● **ASSIGNMENT**:
Find every line below that contains the word "contribución" and copy it out.

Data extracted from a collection
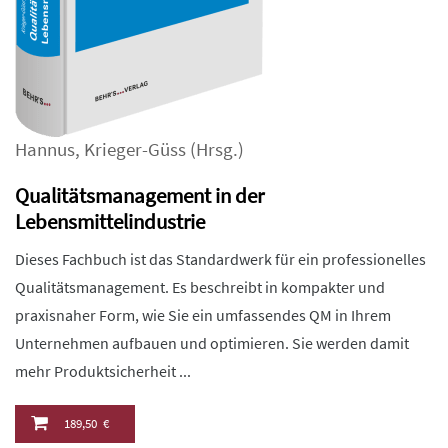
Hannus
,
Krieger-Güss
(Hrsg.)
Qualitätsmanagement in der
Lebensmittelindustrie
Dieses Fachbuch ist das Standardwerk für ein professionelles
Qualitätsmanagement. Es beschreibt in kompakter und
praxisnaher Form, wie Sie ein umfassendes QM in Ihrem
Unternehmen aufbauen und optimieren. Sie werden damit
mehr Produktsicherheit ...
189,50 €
---
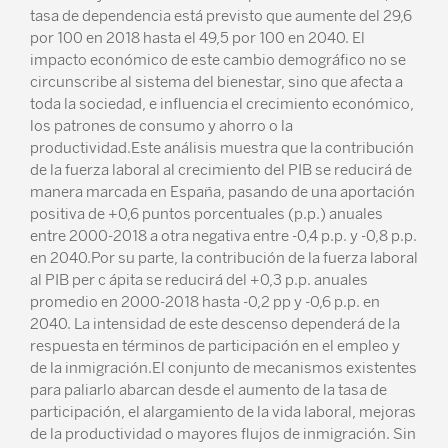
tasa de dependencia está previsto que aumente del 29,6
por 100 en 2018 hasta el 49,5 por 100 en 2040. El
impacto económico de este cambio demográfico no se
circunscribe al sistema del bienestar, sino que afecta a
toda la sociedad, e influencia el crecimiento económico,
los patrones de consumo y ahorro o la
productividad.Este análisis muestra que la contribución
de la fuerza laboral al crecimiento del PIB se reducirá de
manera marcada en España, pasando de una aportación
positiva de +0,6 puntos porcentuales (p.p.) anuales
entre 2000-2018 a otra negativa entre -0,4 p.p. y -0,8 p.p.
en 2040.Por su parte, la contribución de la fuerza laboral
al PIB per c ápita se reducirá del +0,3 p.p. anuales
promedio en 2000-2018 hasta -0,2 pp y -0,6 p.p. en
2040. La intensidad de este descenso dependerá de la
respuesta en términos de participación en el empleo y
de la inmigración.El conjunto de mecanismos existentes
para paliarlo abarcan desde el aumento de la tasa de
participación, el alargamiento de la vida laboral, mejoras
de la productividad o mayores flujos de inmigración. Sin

● **EXPECTED OUTPUT**:
productividad.Este análisis muestra que la contribución
en 2040.Por su parte, la contribución de la fuerza laboral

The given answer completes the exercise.